Tiberius and Herakleios looked at each other. I suppose they were hoping my father would slap me across the face and make me be quiet. If he tried, I vowed to myself I would grab his hand and bite it. I had done that before, and drawn blood. Mostly, though, he indulged me, which never stopped irking my uncles. And why should he not have indulged me? I was then his only son. I indulge my little son Tiberius the same way.

Someone told me what happened to Tiberius, there at the end. He was just like his father at the same age, only more so. Do you know that story, Brother Elpidios? You do? All right.

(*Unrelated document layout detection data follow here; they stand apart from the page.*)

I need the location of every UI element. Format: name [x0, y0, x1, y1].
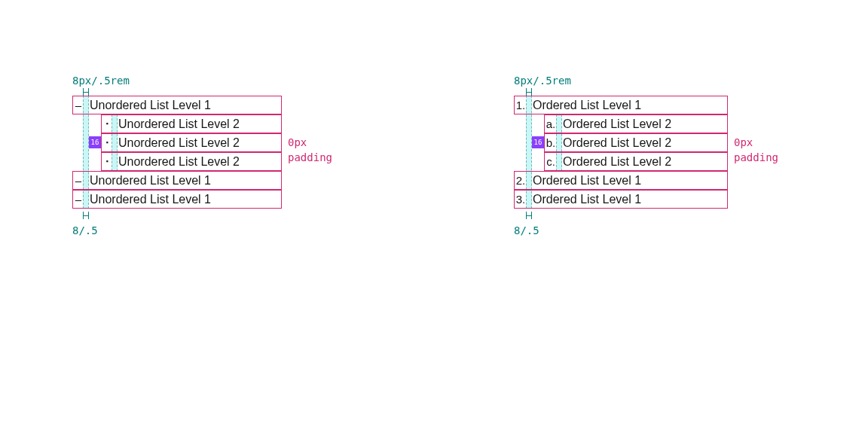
ordered-marker: a.	[545, 118, 557, 130]
indent-chip-value: 16	[534, 139, 542, 146]
indent-chip-value: 16	[91, 139, 99, 146]
list-item: a. Ordered List Level 2	[544, 114, 728, 133]
measure-label-top: 8px/.5rem	[72, 75, 130, 86]
unordered-list-spec: 8px/.5rem – Unordered List Level 1 ▪ Uno…	[72, 96, 404, 209]
tick-bottom	[526, 212, 532, 219]
list-item-label: Ordered List Level 2	[557, 117, 671, 131]
square-icon: ▪	[102, 158, 112, 165]
spec-diagram: 8px/.5rem – Unordered List Level 1 ▪ Uno…	[0, 0, 868, 424]
unordered-list: – Unordered List Level 1 ▪ Unordered Lis…	[72, 96, 282, 209]
ordered-marker: 2.	[515, 175, 527, 186]
square-icon: ▪	[102, 139, 112, 146]
list-item: c. Ordered List Level 2	[544, 152, 728, 171]
ordered-list: 1. Ordered List Level 1 a. Ordered List …	[514, 96, 728, 209]
list-item: – Unordered List Level 1	[72, 96, 282, 114]
list-item: – Unordered List Level 1	[72, 190, 282, 209]
list-item: – Unordered List Level 1	[72, 171, 282, 190]
dash-icon: –	[73, 99, 84, 111]
tick-top	[526, 88, 532, 96]
list-item: b. Ordered List Level 2	[544, 133, 728, 152]
padding-note-line1: 0px	[288, 137, 332, 148]
list-item-label: Ordered List Level 1	[527, 99, 641, 112]
measure-label-bottom: 8/.5	[72, 225, 98, 236]
measure-label-top: 8px/.5rem	[514, 75, 571, 86]
ordered-list-spec: 8px/.5rem 1. Ordered List Level 1 a. Ord…	[514, 96, 845, 209]
list-item-label: Unordered List Level 2	[112, 155, 240, 169]
list-item: 1. Ordered List Level 1	[514, 96, 728, 114]
padding-note-line1: 0px	[734, 137, 778, 148]
list-item-label: Unordered List Level 2	[112, 117, 240, 131]
ordered-marker: 3.	[515, 194, 527, 205]
ordered-marker: c.	[545, 156, 557, 167]
list-item: ▪ Unordered List Level 2	[101, 133, 282, 152]
padding-note: 0px padding	[734, 137, 778, 163]
padding-note: 0px padding	[288, 137, 332, 163]
padding-note-line2: padding	[734, 152, 778, 163]
list-item-label: Ordered List Level 1	[527, 174, 641, 188]
padding-note-line2: padding	[288, 152, 332, 163]
measure-label-bottom: 8/.5	[514, 225, 539, 236]
dash-icon: –	[73, 194, 84, 205]
list-item: 3. Ordered List Level 1	[514, 190, 728, 209]
ordered-marker: 1.	[515, 99, 527, 111]
ordered-marker: b.	[545, 137, 557, 148]
tick-top	[83, 88, 89, 96]
dash-icon: –	[73, 175, 84, 186]
square-icon: ▪	[102, 120, 112, 127]
list-item-label: Ordered List Level 1	[527, 193, 641, 206]
list-item-label: Ordered List Level 2	[557, 136, 671, 150]
list-item-label: Ordered List Level 2	[557, 155, 671, 169]
indent-chip: 16	[532, 136, 544, 148]
list-item-label: Unordered List Level 1	[84, 99, 211, 112]
list-item-label: Unordered List Level 1	[84, 193, 211, 206]
list-item: 2. Ordered List Level 1	[514, 171, 728, 190]
indent-chip: 16	[89, 136, 101, 148]
list-item: ▪ Unordered List Level 2	[101, 114, 282, 133]
list-item-label: Unordered List Level 1	[84, 174, 211, 188]
list-item-label: Unordered List Level 2	[112, 136, 240, 150]
tick-bottom	[83, 212, 89, 219]
list-item: ▪ Unordered List Level 2	[101, 152, 282, 171]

Take no notice of an old man's maunderings, then.

"Where is the-" I was screeching now, like a cat when somebody steps on its tail. But a rising cry of wonder and delight from all along the seawall made my voice sound small and lost.

My father pointed out onto the Sea of Marmara. My eyes followed his outthrust finger. There in the water, not far out of catapult range from the wall, a dromon full of the deniers of Christ was burning, flames licking along the deck and smoke billowing up from them. Oh, Mother of Christ, it was beautiful!

The Arabs on the dromon ran about like men possessed, trying to put out the fire. They were not chanting their accursed "Allahu akbar!" anymore; they were screaming in terrified earnest. And as I watched them do their best to douse the flames, I understood why, for water helped them not at all.

One of those who followed the false prophet, lent strength, no doubt, by fear, picked up a great hogshead and poured it down onto the fire. It did not quench the flames. Instead, still burning merrily, they floated atop the barrelful of water and, where it stopped, they stopped, too, starting new blazes in those places. When the Arabs perceived that, their screams redoubled.

They might have learned as much merely by looking down to the slightly choppy surface of the sea, where more fire floated. Indeed, our dromon, the one that had projected the liquid fire onto the Arab warship, had to back oars quickly, lest the flames on the seawater cling to it and make of it a pyre to match its foe.

My father cried out in a great voice, "Fifty pounds of gold to Kallinikos, to whom God granted the vision of this wonderful fire!" All the people on the seawall cheered like men possessed. Danger was not banished from the Queen of Cities; far from it. But we took new heart from having a weapon our enemies could not match.

A few minutes later, my uncle Tiberius shouted in a voice that cracked with excitement: "Look! Another galley burns!" And, sure enough, the liquid fire was consuming a second Arab dromon. That victory was not complete, however, for our galley did not escape the liquid fire on the water and also burned. Some of its sailors swam to the base of the seawall, where the soldiers and people of the city let down ropes to rescue them. Others, poor souls, drowned.

Perhaps the deniers of Christ had intended landing marines at the base of the seawall. Along with the darts the catapults on their dromons could have hurled, such an assault would have stretched our defenses thin. They might have been able to make and then to take advantage of a breach in the land walls.

But if that idea had been in their minds, the liquid fire put paid to it. Their war galleys drew back from our fleet, and from the walls of the imperial city, protected by God. They made for the Thracian coast, there to guard the Arabs' great flotilla of transports from our dromons.

Seeing the Arabs' galleys withdraw, the men on the walls burst into cheers. "We've beaten them!" some cried. Others shouted out a Latin acclamation still used in the city: "Tu vincas, Constantine!"

I looked to my father, proud like any son to hear him praised. I expected him to show he was proud, too, and to show delight in the victory the Romans had won over the barbarians. But his long, thin face remained somber. "We've not won the war," he said, perhaps more to himself than to anyone else. "We've survived the first blow, nothing more."